Une carrière ministérielle active

De 1877 à 1879, il est ministre des Travaux Publics où il œuvre pour le développement économique de la France. A Dunkerque, c’est convaincu par Trystram qu’il accorde les crédits nécessaires à l’agrandissement et à la modernisation du port. Il multiplie aussi les lignes de chemins de fer pour desservir le plus de territoire possible mais les voies se révèlent souvent de piètre qualité. Qu’importe, les Français bénéficient en plus grand nombre du progrès. Autre grand dossier, il travaille à la modernisation des voies fluviales en établissant notamment une nouvelle norme pour la taille des écluses (donc des péniches) à laquelle on a donné son nom.
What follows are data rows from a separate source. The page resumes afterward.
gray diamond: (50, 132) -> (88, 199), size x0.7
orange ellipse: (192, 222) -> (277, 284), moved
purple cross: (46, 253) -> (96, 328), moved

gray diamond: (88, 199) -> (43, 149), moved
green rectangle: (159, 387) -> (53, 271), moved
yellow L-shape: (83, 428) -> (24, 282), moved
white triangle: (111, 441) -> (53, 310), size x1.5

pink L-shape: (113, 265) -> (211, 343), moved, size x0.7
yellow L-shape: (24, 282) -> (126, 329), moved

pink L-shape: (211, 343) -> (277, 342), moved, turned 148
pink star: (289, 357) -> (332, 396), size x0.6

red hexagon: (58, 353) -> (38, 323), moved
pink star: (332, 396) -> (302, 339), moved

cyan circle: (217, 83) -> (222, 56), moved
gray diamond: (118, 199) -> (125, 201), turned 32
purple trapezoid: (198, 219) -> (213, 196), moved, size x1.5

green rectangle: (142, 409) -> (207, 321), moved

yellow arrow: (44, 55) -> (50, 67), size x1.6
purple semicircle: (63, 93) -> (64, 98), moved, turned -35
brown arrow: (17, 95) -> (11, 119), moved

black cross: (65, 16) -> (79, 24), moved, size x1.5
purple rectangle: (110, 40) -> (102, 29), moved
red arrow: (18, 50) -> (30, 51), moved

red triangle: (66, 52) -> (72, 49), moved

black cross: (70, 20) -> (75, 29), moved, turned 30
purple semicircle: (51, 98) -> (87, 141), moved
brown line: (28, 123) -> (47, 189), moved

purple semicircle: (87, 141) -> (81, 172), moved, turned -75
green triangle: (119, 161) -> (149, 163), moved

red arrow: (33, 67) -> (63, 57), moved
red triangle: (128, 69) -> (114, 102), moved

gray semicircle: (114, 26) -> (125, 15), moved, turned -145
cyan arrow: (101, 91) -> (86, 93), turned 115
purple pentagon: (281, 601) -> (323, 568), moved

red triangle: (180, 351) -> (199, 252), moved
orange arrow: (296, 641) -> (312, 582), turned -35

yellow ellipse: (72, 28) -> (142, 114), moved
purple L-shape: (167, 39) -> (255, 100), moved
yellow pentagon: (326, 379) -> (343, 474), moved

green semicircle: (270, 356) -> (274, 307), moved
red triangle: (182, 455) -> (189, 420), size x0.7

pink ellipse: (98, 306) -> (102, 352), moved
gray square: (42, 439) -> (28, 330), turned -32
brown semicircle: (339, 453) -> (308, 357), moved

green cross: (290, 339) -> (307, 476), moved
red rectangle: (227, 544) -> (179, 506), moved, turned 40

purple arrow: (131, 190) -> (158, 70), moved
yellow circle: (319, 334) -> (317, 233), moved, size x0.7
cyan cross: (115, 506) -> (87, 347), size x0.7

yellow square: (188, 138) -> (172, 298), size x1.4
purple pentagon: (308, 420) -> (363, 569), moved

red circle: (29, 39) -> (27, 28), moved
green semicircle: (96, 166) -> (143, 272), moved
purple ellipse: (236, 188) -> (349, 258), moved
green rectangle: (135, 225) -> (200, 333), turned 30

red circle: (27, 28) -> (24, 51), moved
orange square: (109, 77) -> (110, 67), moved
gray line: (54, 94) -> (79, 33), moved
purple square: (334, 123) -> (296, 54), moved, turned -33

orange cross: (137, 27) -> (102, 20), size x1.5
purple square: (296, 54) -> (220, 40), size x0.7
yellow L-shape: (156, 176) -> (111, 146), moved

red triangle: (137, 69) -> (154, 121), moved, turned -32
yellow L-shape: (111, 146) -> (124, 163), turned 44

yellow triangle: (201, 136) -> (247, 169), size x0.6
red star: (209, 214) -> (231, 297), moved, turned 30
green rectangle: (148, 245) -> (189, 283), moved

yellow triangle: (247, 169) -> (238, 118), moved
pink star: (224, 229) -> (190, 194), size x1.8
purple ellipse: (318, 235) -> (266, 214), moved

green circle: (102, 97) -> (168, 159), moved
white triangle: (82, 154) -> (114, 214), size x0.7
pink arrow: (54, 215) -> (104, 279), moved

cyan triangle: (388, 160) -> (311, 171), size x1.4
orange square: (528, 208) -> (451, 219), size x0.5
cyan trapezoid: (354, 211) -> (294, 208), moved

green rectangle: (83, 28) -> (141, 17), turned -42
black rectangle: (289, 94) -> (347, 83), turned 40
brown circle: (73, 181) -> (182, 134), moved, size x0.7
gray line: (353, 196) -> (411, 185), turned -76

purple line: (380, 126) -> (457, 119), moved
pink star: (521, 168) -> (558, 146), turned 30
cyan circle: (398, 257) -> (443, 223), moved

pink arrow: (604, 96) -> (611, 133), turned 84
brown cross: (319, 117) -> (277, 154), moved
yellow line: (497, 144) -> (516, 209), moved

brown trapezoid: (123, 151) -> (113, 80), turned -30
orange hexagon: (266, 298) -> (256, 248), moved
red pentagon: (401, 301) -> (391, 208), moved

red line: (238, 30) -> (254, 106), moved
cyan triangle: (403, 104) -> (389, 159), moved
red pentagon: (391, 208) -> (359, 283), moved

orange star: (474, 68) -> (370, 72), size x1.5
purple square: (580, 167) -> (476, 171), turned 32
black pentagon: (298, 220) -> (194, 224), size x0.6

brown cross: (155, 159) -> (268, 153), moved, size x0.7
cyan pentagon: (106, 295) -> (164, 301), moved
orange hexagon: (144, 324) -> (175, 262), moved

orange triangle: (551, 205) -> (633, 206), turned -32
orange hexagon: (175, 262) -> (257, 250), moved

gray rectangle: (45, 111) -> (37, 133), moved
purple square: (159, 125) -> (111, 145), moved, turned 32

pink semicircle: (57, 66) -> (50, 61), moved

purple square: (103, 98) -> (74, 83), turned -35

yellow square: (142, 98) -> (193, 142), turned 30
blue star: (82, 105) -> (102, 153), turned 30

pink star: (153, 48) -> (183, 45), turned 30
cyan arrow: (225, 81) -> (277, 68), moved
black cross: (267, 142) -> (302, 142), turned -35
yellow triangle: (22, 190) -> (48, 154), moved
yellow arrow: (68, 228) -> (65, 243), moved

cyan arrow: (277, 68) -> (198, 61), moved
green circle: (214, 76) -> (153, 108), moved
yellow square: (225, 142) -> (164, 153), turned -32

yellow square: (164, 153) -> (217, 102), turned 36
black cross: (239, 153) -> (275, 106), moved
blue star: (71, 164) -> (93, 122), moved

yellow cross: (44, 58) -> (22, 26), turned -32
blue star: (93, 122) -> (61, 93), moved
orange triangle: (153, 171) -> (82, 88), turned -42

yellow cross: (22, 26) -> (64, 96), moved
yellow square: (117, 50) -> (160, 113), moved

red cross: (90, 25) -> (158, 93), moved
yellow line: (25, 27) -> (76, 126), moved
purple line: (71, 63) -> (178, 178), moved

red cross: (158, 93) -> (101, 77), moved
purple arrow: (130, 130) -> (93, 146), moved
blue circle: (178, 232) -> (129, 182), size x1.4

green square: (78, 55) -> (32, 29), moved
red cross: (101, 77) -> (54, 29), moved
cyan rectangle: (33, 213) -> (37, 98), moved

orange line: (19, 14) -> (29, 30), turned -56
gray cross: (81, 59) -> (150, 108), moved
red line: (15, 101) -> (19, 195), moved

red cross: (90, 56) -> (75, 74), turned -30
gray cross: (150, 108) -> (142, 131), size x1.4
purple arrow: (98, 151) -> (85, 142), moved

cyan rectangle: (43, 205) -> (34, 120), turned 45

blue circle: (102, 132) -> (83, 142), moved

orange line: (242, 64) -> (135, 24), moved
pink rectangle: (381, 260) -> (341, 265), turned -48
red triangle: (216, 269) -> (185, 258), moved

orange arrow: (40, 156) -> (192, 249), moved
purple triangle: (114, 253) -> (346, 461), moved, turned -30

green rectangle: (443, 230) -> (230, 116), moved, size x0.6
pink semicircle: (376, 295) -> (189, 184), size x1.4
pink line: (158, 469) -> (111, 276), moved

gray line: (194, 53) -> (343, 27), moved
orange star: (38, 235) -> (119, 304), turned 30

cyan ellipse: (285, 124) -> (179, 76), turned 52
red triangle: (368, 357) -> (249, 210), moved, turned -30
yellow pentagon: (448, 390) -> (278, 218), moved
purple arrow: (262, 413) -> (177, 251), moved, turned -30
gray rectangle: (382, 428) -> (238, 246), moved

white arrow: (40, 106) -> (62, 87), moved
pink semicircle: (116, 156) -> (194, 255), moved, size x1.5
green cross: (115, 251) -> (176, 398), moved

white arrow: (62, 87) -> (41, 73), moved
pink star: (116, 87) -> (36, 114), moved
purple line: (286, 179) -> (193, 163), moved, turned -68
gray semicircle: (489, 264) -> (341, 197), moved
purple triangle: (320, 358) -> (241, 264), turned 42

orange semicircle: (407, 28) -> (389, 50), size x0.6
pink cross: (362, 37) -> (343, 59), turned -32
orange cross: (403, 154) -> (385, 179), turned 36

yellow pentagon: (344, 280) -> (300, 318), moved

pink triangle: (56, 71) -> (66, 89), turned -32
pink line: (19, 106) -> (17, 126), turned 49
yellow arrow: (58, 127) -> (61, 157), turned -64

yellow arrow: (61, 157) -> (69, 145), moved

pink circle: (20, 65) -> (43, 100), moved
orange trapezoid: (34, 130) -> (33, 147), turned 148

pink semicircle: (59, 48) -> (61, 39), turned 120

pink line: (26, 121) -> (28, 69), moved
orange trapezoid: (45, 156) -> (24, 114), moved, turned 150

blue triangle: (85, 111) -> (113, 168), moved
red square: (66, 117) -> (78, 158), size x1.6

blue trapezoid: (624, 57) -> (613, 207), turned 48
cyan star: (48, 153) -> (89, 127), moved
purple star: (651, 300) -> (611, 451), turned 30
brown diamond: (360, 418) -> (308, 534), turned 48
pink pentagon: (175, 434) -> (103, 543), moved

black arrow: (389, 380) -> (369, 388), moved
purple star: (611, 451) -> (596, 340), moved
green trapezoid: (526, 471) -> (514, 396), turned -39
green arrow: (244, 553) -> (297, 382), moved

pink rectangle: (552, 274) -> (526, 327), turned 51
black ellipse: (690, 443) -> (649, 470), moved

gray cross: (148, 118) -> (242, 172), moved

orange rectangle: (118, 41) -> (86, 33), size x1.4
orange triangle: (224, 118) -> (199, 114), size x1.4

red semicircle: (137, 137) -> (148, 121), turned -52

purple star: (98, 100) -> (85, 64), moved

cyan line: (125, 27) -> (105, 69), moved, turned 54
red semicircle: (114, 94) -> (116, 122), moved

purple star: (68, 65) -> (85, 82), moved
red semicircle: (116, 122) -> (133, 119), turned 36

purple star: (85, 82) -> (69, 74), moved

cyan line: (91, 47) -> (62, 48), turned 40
Il assure plusieurs fois la charge de Président du Conseil… qu’il cumule avec celle de Ministre des Affaires Etrangères en 1879-1880 puis en 1885-1886… Et l’on ne parlait pas alors d’hyperprésidence ! En 1886, il réussit à faire expulser les prétendants au trône de France, interdisant tout espoir de Restauration… Battu à l’élection présidentielle de 1887, il devient le premier civil à être Ministre de la Guerre. Avait-il la même vision que Clemenceau qui disait que la guerre était une chose trop sérieuse pour être confiée à des militaires ? Ici aussi, les réformes sont considérables : il porte le service militaire à trois ans, créé l’état-major général et modernise l’équipement avec le fameux canon de 75 modèle 1897 et le fusil Lebel, malheureusement utilisé pour la première fois sur cible humaine le 1er Mai 1891 à Fourmies, une fusillade qui oblige Freycinet à créer une législation sociale. Accusé d’avoir voulu étouffer le scandale de Panama, il est éloigné du pouvoir mais redevient Ministre de la Guerre au moment de l’affaire Dreyfus où il prend le parti de défendre l’Armée envers et contre tout. Président de la Commission des forces armées au Sénat, il est encore ministre d’état en 1915-1916… A 87 ans, il subjugue le Président Poincaré par son énergie et ses analyses. C’est que l’homme est aussi reconnu pour ses qualités intellectuelles : membre libre de l’Académie des Sciences depuis 1882, il est élu à l’Académie française en 1890. Il décède en 1924, à l’âge de 95 ans, après avoir été l’un des plus ardents artisans du développement économique français.

1 commentaire:

  1. Voilà un personnage qui n' a pas connu l'inactivité .
    J' en sais un peu plus sur "l'homme", et son action .C'est mieux qu'un simple nom donné à des quais.